For me, a car is a passport to adventure. And the MG GS delivers everything I need for that at a very reasonable price.
MG, formerly a sports car manufacturer, was re-established in 2011. Since then, it has repeatedly pulled off the same success – creating cars that copy the essential features of other manufacturers, but are significantly cheaper than alternatives in their class.
Car snobs may notice a few sacrifices around detailing, performance or handling. But the rest of us get great, fun cars.
We tested the five-door MG GS on a cross-country road trip.
MGs designers create cars that look dynamic and sporty. They’ve given the GS a chunky front grill, angular headlights and bold, muscular lines. It all conveys a sense of power.
And they’ve smoothed the curves and rounded the sharp lines. Our model in jet black was a sleek panther ready to pounce forward.
Metal footrails, more common in four-wheel-drive cars, add to this dynamic look – and turned out to be very practical when taking off muddy boots. They complement the bold, 18-inch alloy wheels.
My only criticism is that the boot was a little boxy, but that is common to most modern cars.
Inside cream leather seats evoke a sense of luxury. The rest of the interior is made of more basic materials, but that is only an issue for the really pretentious, in my view.
The front seats are heated and there’s air con. If the windows steam up, a fast demist sorts them out.
There are two essentials for me – bluetooth and a USB socket. If I can’t get Spotify working, I know I’m going to have a rebellious car load of friends. Luckily, all that was included in the model we tested.
But there were two other things I spotted right away. Firstly, the driving position is slightly elevated – that’s much more comfortable and I felt more in control.
Secondly, there is lots of head and leg room. Even with four adult guys in the car, nobody felt in the least bit squashed. The cabin is bigger than average for a car of this type and price, and those extra centimeters make a long journey far more comfortable.
The boot is fairly big too. And if you are carrying a larger load, the back seats fold down almost flat, so there’s plenty of space.
Independent testers report the turbocharged 1.5 litre petrol engine has enough power to accelerate to 60 in just under nine seconds. That’s impressive for a car in this class. And MG itself only reports a more conservative 9.6 seconds.
On a practical level, even when packed with four people and all our luggage, I didn’t notice any drop in performance. I enjoyed the responsive, sporty feel, in line with MG’s sports-car past.
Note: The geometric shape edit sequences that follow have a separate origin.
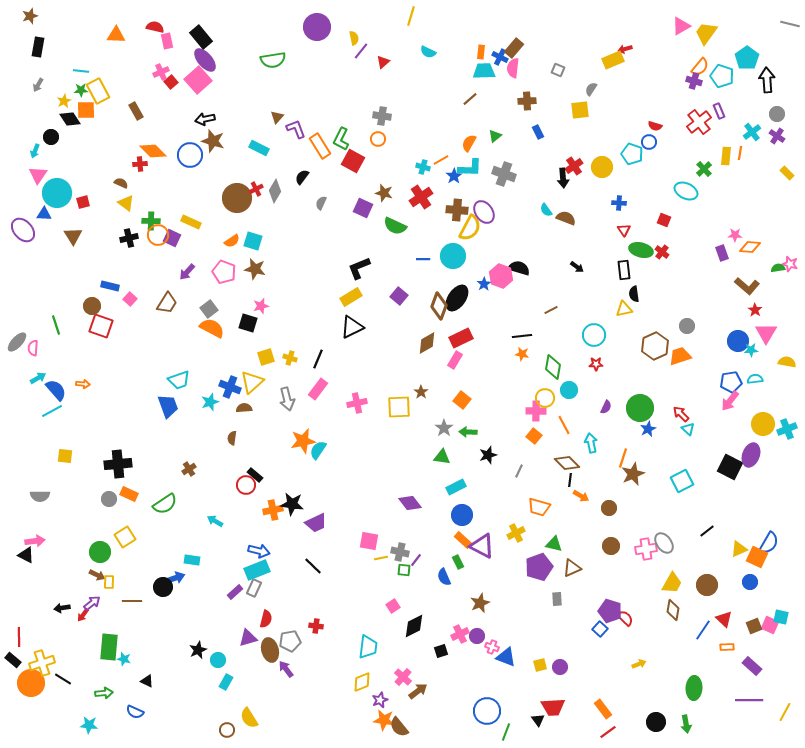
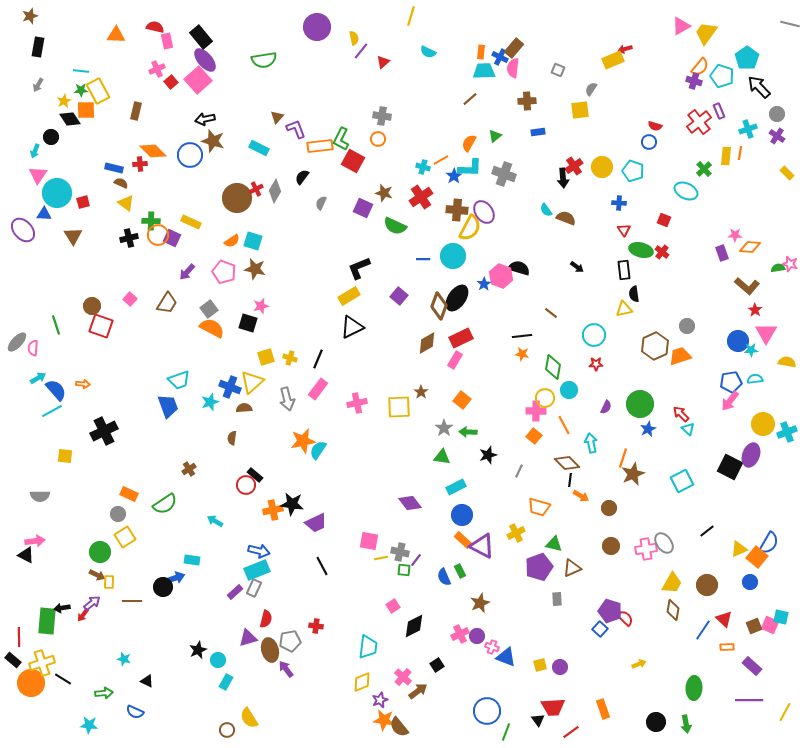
green semicircle at (273, 60): moved 9 px left
pink cross at (161, 72): moved 4 px left, 3 px up
black arrow at (767, 80): moved 8 px left, 7 px down; rotated 40 degrees counterclockwise
brown rectangle at (136, 111): rotated 42 degrees clockwise
blue rectangle at (538, 132): rotated 72 degrees counterclockwise
cyan cross at (752, 132): moved 4 px left, 3 px up; rotated 18 degrees clockwise
orange rectangle at (320, 146): rotated 65 degrees counterclockwise
cyan pentagon at (632, 154): moved 1 px right, 17 px down
blue rectangle at (110, 286): moved 4 px right, 118 px up
yellow rectangle at (351, 297): moved 2 px left, 1 px up
brown line at (551, 310): moved 3 px down; rotated 64 degrees clockwise
green circle at (640, 408): moved 4 px up
cyan cross at (787, 429): moved 3 px down
black cross at (118, 464): moved 14 px left, 33 px up; rotated 20 degrees counterclockwise
gray circle at (109, 499): moved 9 px right, 15 px down
orange square at (757, 557): rotated 15 degrees clockwise
green rectangle at (458, 562): moved 2 px right, 9 px down
black line at (313, 566): moved 9 px right; rotated 18 degrees clockwise
green rectangle at (109, 647): moved 62 px left, 26 px up
black square at (441, 651): moved 4 px left, 14 px down; rotated 16 degrees counterclockwise
orange rectangle at (603, 709): rotated 18 degrees clockwise
red line at (608, 732): moved 37 px left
As an SUV, it has some off-road capability, though it’s not a four-wheel-drive. In fact, the car’s detractors say the suspension isn’t perfectly tuned for rougher roads.
And it only comes with a petrol engine – obviously a good choice given how diesels are choking up our cities, but that has disappointed some of the critics.
We hit an hour-long traffic jam on our way back into the city and so can report the stop-start system works perfectly.
The MG GS definitely delivers on price. Starting from £14,995, it’s significantly cheaper that most of the alternatives. Some luxuries, including air con, come as standard.
Our model, the MG GS Exclusive MT, was more high spec. Chances are, you would want some of the optional extras, like cruise control, Bluetooth, DAB radio, an eight inch color touchscreen and rear camera.
MG GS: The verdict
Petrol heads may be disappointed by some elements of the MG GS performance or interior finishing. But most of us normal people won’t notice these fine points and can enjoy a fun car at a great price. Use the money you’ve saved to start your adventures.